Rail Transport in Japan - Overview

Overview

Six Japan Railways Group (JR) companies, state owned until 1987, provide passenger service to most parts of Hokkaido, Honshu, Shikoku, and Kyushu; the seventh JR company carries freight. Many private rail companies rank among the top corporations in the country. Regional governments, and companies funded jointly by regional governments and private companies, also provide rail service.

There are 27,268 km of rail crisscrossing the country. JR (a group of companies formed after privatization of JNR) controlled 20,135 km of these lines as of March 31, 1996, with the remaining 7,133 km in the hands of private enterprise local railway companies. Japan's railways carried 22.24 billion passengers (395.9 billion passenger-kilometres) in fiscal 2006. In comparison, Germany has over 40,000 km of railways, but carries only 2.2 billion passengers per year.

Fukuoka, Kobe, Kyoto, Nagoya, Osaka, Sapporo, Sendai, Tokyo and Yokohama have subway systems. However, unlike Europe, the vast majority of passenger traffic is on suburban commuter trains that criss-cross metropolitan areas. In addition, many cities have streetcar and monorail networks.
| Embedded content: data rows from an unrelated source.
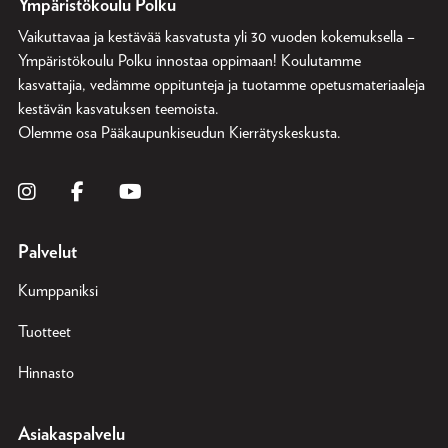
Ympäristökoulu Polku
Vaikuttavaa ja kestävää kasvatusta yli 30 vuoden kokemuksella –
Ympäristökoulu Polku innostaa oppimaan! Koulutamme
kasvattajia, vedämme oppitunteja ja tuotamme opetusmateriaaleja
kestävän kasvatuksen teemoista.
Olemme osa
Pääkaupunkiseudun Kierrätyskeskusta
.
Palvelut
Kumppaniksi
Tuotteet
Hinnasto
Asiakaspalvelu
Japan pioneered the high-speed "bullet train" or "shinkansen", which now links Japan's largest cities at speeds of up to 300 km/h (186 mph). However, other trains running on the conventional line or "zairaisen" remain relatively slow, operating at fastest 160 km/h and mostly under 130 km/h.

Japan's railways carried 51.9 million tons (23.2 billion tonne-kilometres) of goods in fiscal 2006. The share of railways in the national logistics is as small as 0.84% (2005).